Do I think that School4Lovers (as the infamous venture is known) will draw new audiences to opera? I don't know. Why not give it a chance? If the organizers want to make things rich and interesting, they will set chunks of School4Lovers and Così side by side and invite viewers to probe their differences and common elements.
What do I think the chances are that School4Lovers will prove to be an earth-shattering work of enduring importance? Close to zero. But that's true of everything. Not so long ago, Così fan tutte itself was scorned and forgotten.

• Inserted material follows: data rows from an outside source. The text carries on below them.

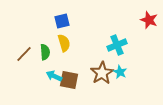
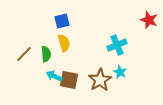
green semicircle: moved 1 px right, 2 px down
brown star: moved 2 px left, 7 px down
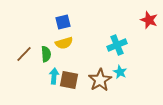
blue square: moved 1 px right, 1 px down
yellow semicircle: rotated 90 degrees clockwise
cyan arrow: rotated 70 degrees clockwise
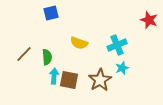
blue square: moved 12 px left, 9 px up
yellow semicircle: moved 15 px right; rotated 36 degrees clockwise
green semicircle: moved 1 px right, 3 px down
cyan star: moved 2 px right, 4 px up; rotated 24 degrees clockwise
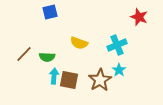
blue square: moved 1 px left, 1 px up
red star: moved 10 px left, 3 px up
green semicircle: rotated 98 degrees clockwise
cyan star: moved 3 px left, 2 px down; rotated 16 degrees counterclockwise
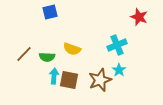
yellow semicircle: moved 7 px left, 6 px down
brown star: rotated 10 degrees clockwise
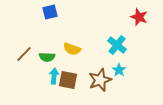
cyan cross: rotated 30 degrees counterclockwise
brown square: moved 1 px left
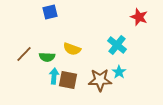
cyan star: moved 2 px down
brown star: rotated 20 degrees clockwise
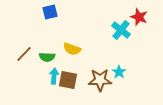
cyan cross: moved 4 px right, 15 px up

Finally, I don't recall anyone commenting on the truly offensive part of the Guardian article:
The transformed version of Mozart's masterpiece is part of an increasingly successful attempt to draw new, and particularly young, audiences to [Glyndebourne], which has a largely unfair but deep-rooted image of exclusivity and expense.
Yeah, right. A swanky opera festival with swanky ticket prices has a "largely unfair" image of exclusivity and expense.